What is being asked: Find "Welche Ladezeiten hatten" in the entries below; copy that line through the last, exactly, with no pictures.

Exercise input:
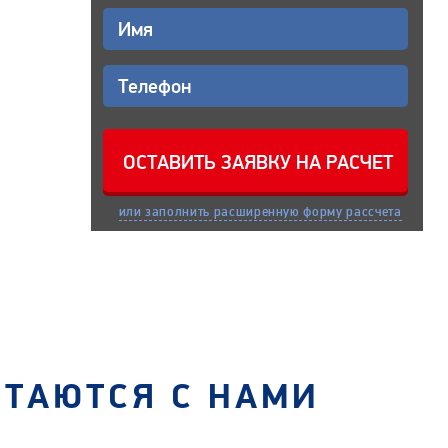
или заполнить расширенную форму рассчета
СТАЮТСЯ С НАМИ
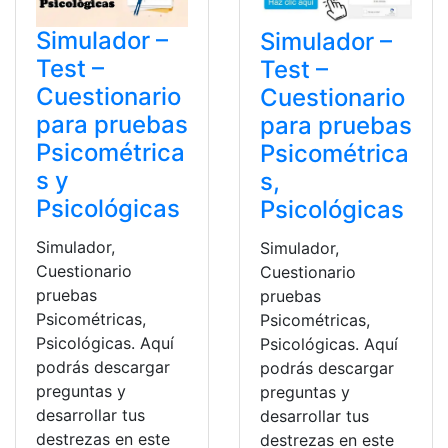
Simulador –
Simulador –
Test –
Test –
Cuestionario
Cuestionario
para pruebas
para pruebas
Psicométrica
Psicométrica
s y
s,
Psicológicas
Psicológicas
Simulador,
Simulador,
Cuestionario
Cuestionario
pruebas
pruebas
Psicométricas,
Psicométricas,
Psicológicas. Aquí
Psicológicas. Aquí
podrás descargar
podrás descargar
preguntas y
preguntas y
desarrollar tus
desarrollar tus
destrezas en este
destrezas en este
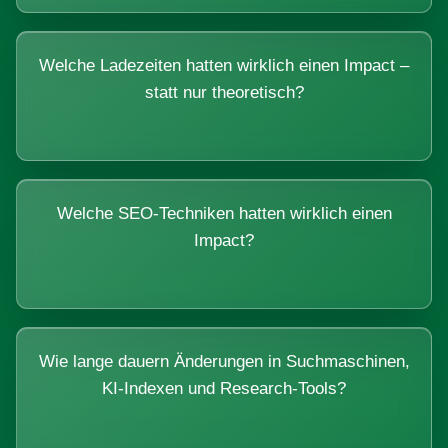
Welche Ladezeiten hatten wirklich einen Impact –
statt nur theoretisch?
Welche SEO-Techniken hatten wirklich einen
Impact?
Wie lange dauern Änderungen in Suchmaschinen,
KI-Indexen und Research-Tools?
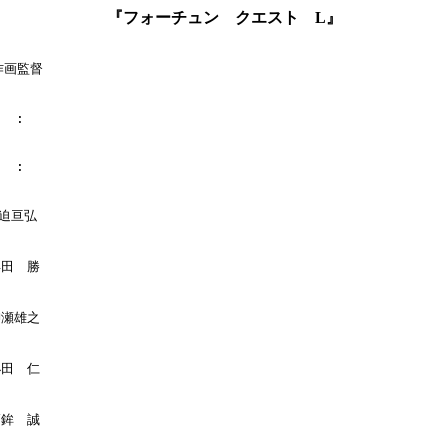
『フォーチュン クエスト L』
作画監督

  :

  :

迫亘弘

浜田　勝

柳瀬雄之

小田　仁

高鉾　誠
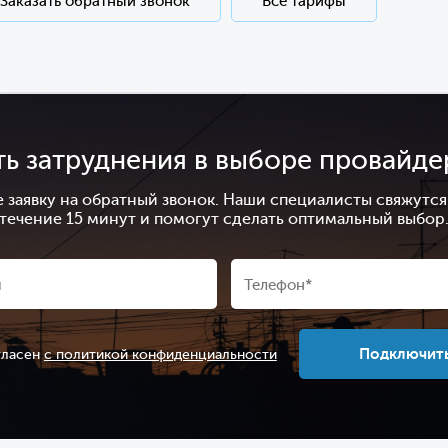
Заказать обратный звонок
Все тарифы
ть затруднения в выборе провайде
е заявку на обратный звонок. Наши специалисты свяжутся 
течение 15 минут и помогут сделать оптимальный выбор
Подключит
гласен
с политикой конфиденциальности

Reply:
Welche Ladezeiten hatten wirklich einen Impact –
statt nur theoretisch?
Welche SEO-Techniken hatten wirklich einen
Impact?
Wie lange dauern Änderungen in Suchmaschinen,
KI-Indexen und Research-Tools?
『フォーチュン クエスト L』
作画監督

  :

  :

迫亘弘

浜田　勝

柳瀬雄之

小田　仁

高鉾　誠
Заказать обратный звонок
Все тарифы
ть затруднения в выборе провайде
е заявку на обратный звонок. Наши специалисты свяжутся 
течение 15 минут и помогут сделать оптимальный выбор
Подключит
гласен
с политикой конфиденциальности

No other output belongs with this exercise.